This was a fun tour that I would recommend to anyone. It’s on the Chiba side of the Tokyo Bay though, so a bit awkward to get to by train which is why a group tour worked out better for us. I would recommend driving or for those in Yokosuka, there is a ferry from Kurihama to Kanaya I believe. Hamakanaya is the nearest train station. The bus dropped us off at the Nokogiri-yama ropeway where we took the ropeway up to the top of Mt Nokogiri, “Sawtooth Mountain” named after it’s hand-chiseled rock walls. The views were absolutely beautiful. We started making our way down the mountain, which is one of the reasons why I love taking tour buses on hikes. No need to worry about someone running shuttle or doubling your way back up the mountain to reach the car. I believe most of the hike after the initial view was part of the Temple Nihonji, which we paid 600yen (adults) and 400yen (children). Our first stop was the hundred-shaku Kannon, a huge relieve image carved into one of the quarry walls.

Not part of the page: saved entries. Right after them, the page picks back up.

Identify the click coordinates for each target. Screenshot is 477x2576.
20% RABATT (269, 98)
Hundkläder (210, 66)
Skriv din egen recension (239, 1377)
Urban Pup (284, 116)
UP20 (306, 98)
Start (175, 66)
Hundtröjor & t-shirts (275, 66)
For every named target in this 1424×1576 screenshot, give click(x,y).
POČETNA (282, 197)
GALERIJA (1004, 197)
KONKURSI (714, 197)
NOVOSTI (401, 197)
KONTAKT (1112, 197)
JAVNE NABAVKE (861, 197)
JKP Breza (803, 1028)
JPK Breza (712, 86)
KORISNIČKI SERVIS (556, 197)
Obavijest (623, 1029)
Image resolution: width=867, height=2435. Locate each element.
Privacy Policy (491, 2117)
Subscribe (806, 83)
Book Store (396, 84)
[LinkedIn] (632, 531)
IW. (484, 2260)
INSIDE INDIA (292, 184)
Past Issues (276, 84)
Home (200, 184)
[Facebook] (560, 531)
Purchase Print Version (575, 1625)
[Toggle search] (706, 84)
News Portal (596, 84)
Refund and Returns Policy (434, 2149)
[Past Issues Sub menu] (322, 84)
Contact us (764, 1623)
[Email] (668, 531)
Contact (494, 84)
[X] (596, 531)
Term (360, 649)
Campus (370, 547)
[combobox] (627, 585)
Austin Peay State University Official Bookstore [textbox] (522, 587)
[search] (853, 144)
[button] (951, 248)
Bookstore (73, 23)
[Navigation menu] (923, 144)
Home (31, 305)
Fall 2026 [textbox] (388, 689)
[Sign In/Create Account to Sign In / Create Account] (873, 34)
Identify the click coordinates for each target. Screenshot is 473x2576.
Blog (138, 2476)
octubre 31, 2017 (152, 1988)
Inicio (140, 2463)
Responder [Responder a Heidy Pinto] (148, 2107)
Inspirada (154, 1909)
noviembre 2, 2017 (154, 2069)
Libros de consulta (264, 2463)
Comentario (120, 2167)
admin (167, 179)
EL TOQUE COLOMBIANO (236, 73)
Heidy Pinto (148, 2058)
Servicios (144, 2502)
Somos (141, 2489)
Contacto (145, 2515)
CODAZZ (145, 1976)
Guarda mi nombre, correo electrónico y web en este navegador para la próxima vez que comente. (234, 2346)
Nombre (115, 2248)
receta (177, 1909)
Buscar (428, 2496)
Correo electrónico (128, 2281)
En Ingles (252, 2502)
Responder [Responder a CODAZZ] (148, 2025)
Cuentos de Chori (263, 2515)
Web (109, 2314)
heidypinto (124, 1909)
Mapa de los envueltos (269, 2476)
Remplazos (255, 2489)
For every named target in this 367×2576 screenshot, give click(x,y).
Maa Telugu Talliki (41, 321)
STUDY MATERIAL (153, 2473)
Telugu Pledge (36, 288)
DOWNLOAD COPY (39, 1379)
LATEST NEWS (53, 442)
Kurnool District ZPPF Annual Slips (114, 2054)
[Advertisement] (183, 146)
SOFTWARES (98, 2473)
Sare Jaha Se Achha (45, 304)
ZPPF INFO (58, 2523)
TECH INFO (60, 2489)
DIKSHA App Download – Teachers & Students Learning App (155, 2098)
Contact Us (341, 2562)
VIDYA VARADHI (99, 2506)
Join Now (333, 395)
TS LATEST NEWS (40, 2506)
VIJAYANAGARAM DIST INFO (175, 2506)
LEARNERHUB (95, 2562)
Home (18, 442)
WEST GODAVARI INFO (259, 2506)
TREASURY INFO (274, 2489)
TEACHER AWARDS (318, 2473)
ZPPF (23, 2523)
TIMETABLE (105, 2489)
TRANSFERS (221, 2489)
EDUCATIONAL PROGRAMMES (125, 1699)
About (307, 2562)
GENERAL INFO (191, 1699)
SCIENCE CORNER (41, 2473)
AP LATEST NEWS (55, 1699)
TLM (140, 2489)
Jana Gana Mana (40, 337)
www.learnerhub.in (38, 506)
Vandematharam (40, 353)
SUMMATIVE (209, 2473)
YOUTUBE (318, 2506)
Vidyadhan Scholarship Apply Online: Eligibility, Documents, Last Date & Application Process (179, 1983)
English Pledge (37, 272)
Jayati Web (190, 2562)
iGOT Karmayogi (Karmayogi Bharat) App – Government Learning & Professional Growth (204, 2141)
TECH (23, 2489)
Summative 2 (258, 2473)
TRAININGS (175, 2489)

We kept walking down the mountain through the 1,500-Arhats. During an anti-Buddhist movement in the Meiji era, most of the stone images of sacred Arhats, depicting “the spirit of eternal benevolence” were destroyed or disfigured. These 1,500 have been saved and placed at Temple Nihonji as a refuge of sorts. Some more of the temple grounds as we made to the bottom parking lot where the bus was picking us up. The largest statue of the Buddha Daibutsu in Japan.
At the bottom of the mountain near the piers were shopping and restaurants. We hung out near the ocean since we don’t get to see it too often. I never know what food will be available to us that the boys will be willing to try and eat, so I usually bring sandwiches along to tide them over. Tasting the local food is always an added bonus if they try it.
These giant “jacks” are the seawall barriers.Our last stop on this tour was the Tokyo Bay Kannon, near Futtsu, Chiba. It’s a bit of an odd attraction, but the boys had a blast in it. There are 324 steps up, with stamps to collect in your brochure along the way. So off they set racing up the spiral steps, echoing along the way. They barely noticed the alters along the way with different deities. Once we starting getting towards the top, the fun began. Ladders and stairs separate the floors and you can get a bit turned around. Add some echoes and you’ll feel like a game of “marco-polo”. For awhile there I could not tell if my children were on the floors above me or below me. They had a grand time playing keep away from mom and there isn’t too much mischief they can get into up there. Although the ladders had me a bit nervous. They made it to the very top and recorded their names in the record book.